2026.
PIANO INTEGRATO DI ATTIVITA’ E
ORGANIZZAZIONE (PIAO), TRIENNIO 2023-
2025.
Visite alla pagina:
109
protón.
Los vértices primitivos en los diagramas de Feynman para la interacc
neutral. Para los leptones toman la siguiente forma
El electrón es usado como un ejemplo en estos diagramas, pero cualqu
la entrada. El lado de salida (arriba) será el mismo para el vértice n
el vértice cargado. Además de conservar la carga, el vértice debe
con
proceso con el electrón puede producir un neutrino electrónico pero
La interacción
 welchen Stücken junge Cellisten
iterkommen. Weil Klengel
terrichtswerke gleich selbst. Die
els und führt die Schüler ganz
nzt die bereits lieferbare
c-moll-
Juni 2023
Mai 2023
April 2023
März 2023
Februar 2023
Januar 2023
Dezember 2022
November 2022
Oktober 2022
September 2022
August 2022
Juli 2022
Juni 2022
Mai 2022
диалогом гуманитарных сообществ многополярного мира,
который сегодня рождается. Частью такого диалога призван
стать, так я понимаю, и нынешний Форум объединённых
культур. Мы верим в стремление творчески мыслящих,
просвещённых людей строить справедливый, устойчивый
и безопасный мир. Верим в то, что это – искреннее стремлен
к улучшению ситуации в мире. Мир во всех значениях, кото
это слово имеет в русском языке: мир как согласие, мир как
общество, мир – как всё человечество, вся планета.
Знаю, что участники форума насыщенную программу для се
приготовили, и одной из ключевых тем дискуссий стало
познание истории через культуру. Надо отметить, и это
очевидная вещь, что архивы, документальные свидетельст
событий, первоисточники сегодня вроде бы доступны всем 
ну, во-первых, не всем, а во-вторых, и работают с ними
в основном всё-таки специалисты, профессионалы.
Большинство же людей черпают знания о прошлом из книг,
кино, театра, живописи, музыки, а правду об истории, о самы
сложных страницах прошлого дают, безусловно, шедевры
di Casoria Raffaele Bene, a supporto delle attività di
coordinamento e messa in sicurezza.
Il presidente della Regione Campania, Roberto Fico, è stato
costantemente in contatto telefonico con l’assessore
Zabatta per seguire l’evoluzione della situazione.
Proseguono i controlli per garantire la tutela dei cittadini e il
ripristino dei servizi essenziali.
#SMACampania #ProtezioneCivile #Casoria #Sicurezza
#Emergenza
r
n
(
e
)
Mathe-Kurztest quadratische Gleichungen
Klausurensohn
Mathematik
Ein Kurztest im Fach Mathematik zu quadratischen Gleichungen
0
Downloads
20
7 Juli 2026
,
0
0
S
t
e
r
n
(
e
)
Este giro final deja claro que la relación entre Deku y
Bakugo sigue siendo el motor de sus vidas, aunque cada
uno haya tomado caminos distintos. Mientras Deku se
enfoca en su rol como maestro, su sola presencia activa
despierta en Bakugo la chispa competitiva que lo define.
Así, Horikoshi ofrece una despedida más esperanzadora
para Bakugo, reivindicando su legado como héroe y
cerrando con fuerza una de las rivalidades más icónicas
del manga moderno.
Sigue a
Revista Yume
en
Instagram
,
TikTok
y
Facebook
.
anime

# [Problem description]
Each entry above is to be duplicated exactly, with nothing left out.

# [Answer section]
2026.
PIANO INTEGRATO DI ATTIVITA’ E
ORGANIZZAZIONE (PIAO), TRIENNIO 2023-
2025.
Visite alla pagina:
109
protón.
Los vértices primitivos en los diagramas de Feynman para la interacc
neutral. Para los leptones toman la siguiente forma
El electrón es usado como un ejemplo en estos diagramas, pero cualqu
la entrada. El lado de salida (arriba) será el mismo para el vértice n
el vértice cargado. Además de conservar la carga, el vértice debe
con
proceso con el electrón puede producir un neutrino electrónico pero
La interacción
 welchen Stücken junge Cellisten
iterkommen. Weil Klengel
terrichtswerke gleich selbst. Die
els und führt die Schüler ganz
nzt die bereits lieferbare
c-moll-
Juni 2023
Mai 2023
April 2023
März 2023
Februar 2023
Januar 2023
Dezember 2022
November 2022
Oktober 2022
September 2022
August 2022
Juli 2022
Juni 2022
Mai 2022
диалогом гуманитарных сообществ многополярного мира,
который сегодня рождается. Частью такого диалога призван
стать, так я понимаю, и нынешний Форум объединённых
культур. Мы верим в стремление творчески мыслящих,
просвещённых людей строить справедливый, устойчивый
и безопасный мир. Верим в то, что это – искреннее стремлен
к улучшению ситуации в мире. Мир во всех значениях, кото
это слово имеет в русском языке: мир как согласие, мир как
общество, мир – как всё человечество, вся планета.
Знаю, что участники форума насыщенную программу для се
приготовили, и одной из ключевых тем дискуссий стало
познание истории через культуру. Надо отметить, и это
очевидная вещь, что архивы, документальные свидетельст
событий, первоисточники сегодня вроде бы доступны всем 
ну, во-первых, не всем, а во-вторых, и работают с ними
в основном всё-таки специалисты, профессионалы.
Большинство же людей черпают знания о прошлом из книг,
кино, театра, живописи, музыки, а правду об истории, о самы
сложных страницах прошлого дают, безусловно, шедевры
di Casoria Raffaele Bene, a supporto delle attività di
coordinamento e messa in sicurezza.
Il presidente della Regione Campania, Roberto Fico, è stato
costantemente in contatto telefonico con l’assessore
Zabatta per seguire l’evoluzione della situazione.
Proseguono i controlli per garantire la tutela dei cittadini e il
ripristino dei servizi essenziali.
#SMACampania #ProtezioneCivile #Casoria #Sicurezza
#Emergenza
r
n
(
e
)
Mathe-Kurztest quadratische Gleichungen
Klausurensohn
Mathematik
Ein Kurztest im Fach Mathematik zu quadratischen Gleichungen
0
Downloads
20
7 Juli 2026
,
0
0
S
t
e
r
n
(
e
)
Este giro final deja claro que la relación entre Deku y
Bakugo sigue siendo el motor de sus vidas, aunque cada
uno haya tomado caminos distintos. Mientras Deku se
enfoca en su rol como maestro, su sola presencia activa
despierta en Bakugo la chispa competitiva que lo define.
Así, Horikoshi ofrece una despedida más esperanzadora
para Bakugo, reivindicando su legado como héroe y
cerrando con fuerza una de las rivalidades más icónicas
del manga moderno.
Sigue a
Revista Yume
en
Instagram
,
TikTok
y
Facebook
.
anime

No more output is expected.